### DIRECTIONS FOR THIS TASK
Scan the entries below for the word "cubanos". Copy each line that has it.

START MATERIAL PROVIDED

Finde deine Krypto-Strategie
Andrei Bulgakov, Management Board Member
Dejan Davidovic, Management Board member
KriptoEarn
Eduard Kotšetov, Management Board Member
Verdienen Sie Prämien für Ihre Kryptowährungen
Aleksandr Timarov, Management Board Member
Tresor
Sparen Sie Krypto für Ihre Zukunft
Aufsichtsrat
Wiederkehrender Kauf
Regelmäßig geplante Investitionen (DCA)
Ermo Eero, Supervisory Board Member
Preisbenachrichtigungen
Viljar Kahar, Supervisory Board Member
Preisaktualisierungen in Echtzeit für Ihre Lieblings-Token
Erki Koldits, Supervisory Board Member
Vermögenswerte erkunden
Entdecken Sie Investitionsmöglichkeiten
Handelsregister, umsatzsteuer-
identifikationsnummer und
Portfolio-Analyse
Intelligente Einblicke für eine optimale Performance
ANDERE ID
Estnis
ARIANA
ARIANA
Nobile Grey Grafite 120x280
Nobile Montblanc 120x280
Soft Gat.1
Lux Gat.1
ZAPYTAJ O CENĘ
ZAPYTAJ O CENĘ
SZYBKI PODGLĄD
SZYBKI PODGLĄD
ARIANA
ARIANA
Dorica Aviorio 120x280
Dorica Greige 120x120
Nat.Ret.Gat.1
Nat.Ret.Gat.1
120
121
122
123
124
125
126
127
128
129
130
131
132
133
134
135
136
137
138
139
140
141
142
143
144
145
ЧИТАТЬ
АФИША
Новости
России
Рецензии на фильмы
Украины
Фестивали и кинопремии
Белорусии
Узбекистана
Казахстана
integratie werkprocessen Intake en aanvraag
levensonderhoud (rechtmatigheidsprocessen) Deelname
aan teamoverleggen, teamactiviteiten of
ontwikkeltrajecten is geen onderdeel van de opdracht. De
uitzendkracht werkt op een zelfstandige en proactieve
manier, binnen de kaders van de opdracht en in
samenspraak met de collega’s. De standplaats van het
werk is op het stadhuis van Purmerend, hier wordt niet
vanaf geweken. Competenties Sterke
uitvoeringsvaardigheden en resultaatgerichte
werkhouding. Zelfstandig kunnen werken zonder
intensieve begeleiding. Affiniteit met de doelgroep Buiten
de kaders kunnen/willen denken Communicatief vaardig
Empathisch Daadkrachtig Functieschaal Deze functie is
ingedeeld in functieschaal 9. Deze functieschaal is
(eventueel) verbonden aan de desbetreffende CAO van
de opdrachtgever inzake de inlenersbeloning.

END MATERIAL PROVIDED
START MATERIAL PROVIDED

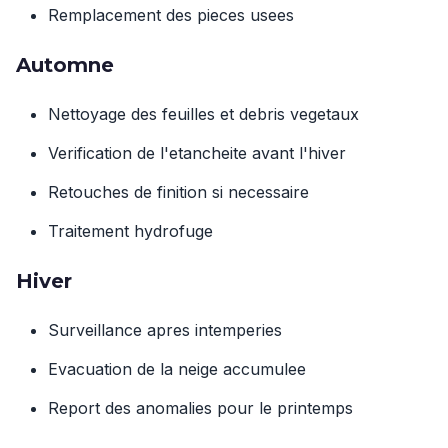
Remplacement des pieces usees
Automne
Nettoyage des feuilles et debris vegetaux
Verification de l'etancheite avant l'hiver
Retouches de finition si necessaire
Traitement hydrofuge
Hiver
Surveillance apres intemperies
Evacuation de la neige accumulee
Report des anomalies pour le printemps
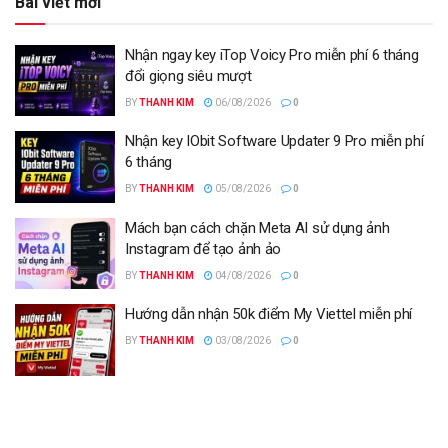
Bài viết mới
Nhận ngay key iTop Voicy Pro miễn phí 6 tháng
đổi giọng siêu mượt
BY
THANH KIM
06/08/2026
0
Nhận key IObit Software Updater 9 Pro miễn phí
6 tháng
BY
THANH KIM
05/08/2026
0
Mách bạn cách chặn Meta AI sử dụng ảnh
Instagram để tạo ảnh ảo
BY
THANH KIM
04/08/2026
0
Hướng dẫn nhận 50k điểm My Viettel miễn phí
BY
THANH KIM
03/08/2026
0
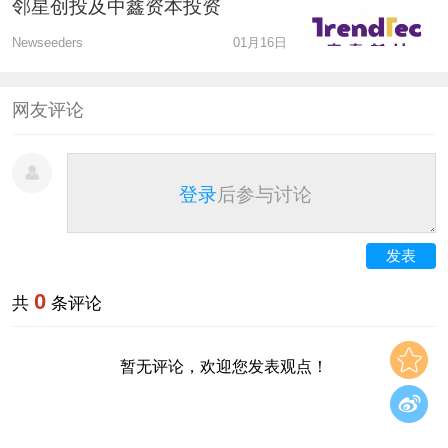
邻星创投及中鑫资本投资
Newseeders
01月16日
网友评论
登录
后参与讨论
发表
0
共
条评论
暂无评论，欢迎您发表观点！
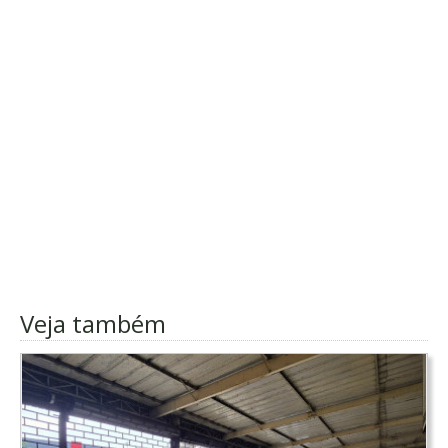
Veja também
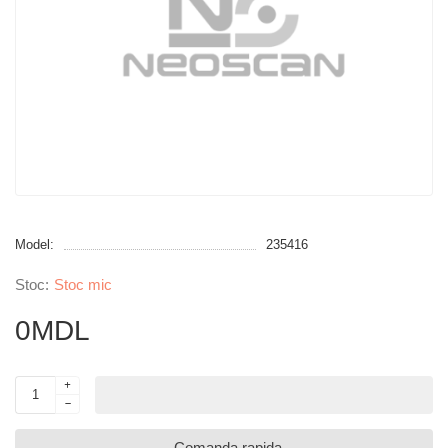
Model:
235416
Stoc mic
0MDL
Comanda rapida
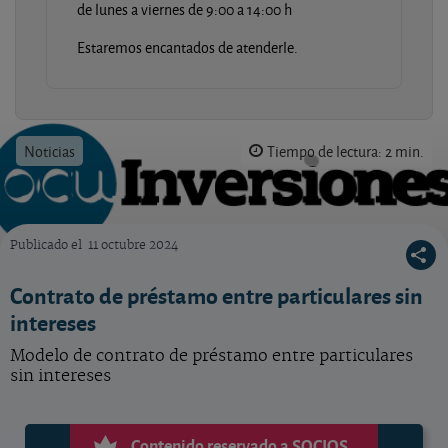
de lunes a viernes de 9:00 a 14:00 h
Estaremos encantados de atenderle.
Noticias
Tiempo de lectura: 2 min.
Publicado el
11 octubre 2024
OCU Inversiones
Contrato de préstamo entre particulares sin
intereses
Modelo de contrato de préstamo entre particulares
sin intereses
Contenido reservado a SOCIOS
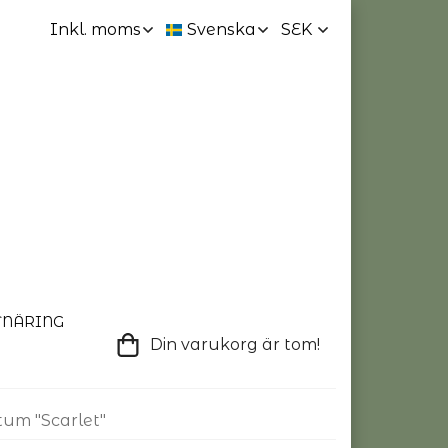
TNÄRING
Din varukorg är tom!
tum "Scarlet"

END MATERIAL PROVIDED
START MATERIAL PROVIDED

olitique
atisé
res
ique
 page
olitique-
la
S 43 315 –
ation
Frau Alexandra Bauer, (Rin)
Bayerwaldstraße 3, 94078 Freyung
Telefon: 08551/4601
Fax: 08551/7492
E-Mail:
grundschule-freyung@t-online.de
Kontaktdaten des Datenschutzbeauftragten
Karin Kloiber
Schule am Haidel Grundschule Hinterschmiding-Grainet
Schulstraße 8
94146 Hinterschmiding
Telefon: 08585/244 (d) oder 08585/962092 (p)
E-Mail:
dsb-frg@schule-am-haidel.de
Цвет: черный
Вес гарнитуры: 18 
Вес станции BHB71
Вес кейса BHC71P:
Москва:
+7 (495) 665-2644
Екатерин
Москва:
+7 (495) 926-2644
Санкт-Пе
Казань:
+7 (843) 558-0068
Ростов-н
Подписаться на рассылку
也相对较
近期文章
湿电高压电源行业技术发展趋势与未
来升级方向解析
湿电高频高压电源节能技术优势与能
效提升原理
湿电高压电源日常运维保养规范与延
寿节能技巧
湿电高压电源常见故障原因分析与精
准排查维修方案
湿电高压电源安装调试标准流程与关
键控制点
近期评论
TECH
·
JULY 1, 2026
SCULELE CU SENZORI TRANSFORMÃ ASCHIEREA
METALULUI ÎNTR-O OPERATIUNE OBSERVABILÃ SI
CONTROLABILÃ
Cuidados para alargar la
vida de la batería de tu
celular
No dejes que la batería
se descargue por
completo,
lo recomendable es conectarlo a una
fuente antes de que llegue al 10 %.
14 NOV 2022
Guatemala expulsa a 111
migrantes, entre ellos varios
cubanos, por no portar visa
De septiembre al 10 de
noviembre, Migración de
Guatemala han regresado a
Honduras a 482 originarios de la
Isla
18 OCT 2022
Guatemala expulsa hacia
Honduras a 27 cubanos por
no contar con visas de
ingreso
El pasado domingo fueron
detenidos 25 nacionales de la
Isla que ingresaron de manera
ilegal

END MATERIAL PROVIDED

### SOLUTION
cubanos, por no portar visa
Honduras a 27 cubanos por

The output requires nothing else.